What this task involves: Please restate the records that follow exactly, skipping their images.

Data to process:
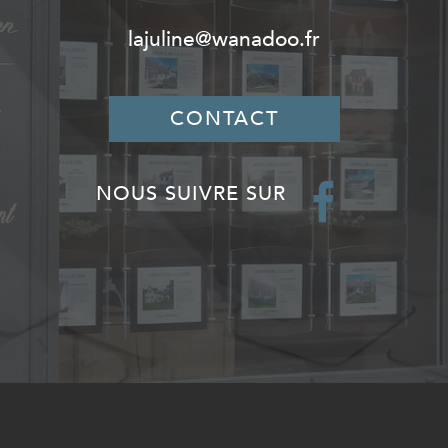
lajuline@wanadoo.fr
CONTACT
NOUS SUIVRE SUR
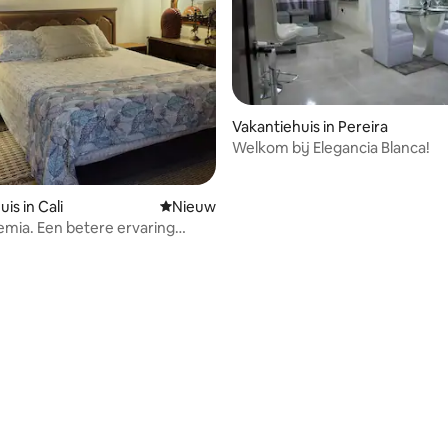
Vakantiehuis in Pereira
Welkom bij Elegancia Blanca!
is in Cali
Nieuwe accommodatie
Nieuw
mia. Een betere ervaring
 reizen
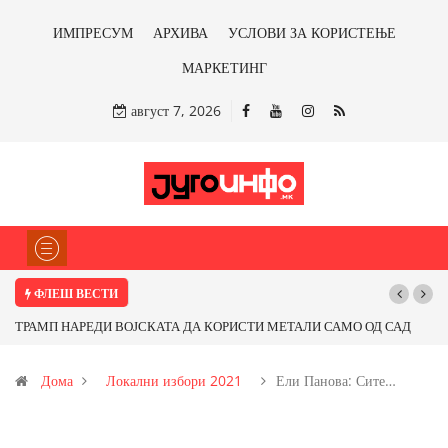
ИМПРЕСУМ
АРХИВА
УСЛОВИ ЗА КОРИСТЕЊЕ
МАРКЕТИНГ
август 7, 2026
ФЛЕШ ВЕСТИ
ТРАМП НАРЕДИ ВОЈСКАТА ДА КОРИСТИ МЕТАЛИ САМО ОД САД
ИЛИ ОД ПАРТНЕРСКИ ЗЕМЈИ Ќе профитираме ли со бакарот од
Дома
Локални избори 2021
Ели Панова: Сите…
Иловица и со антимонот?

Solution below:
lajuline@wanadoo.fr
CONTACT
NOUS SUIVRE SUR
Vakantiehuis in Pereira
Welkom bij Elegancia Blanca!
is in Cali
Nieuwe accommodatie
Nieuw
mia. Een betere ervaring
 reizen
ИМПРЕСУМ
АРХИВА
УСЛОВИ ЗА КОРИСТЕЊЕ
МАРКЕТИНГ
август 7, 2026
ФЛЕШ ВЕСТИ
ТРАМП НАРЕДИ ВОЈСКАТА ДА КОРИСТИ МЕТАЛИ САМО ОД САД
ИЛИ ОД ПАРТНЕРСКИ ЗЕМЈИ Ќе профитираме ли со бакарот од
Дома
Локални избори 2021
Ели Панова: Сите…
Иловица и со антимонот?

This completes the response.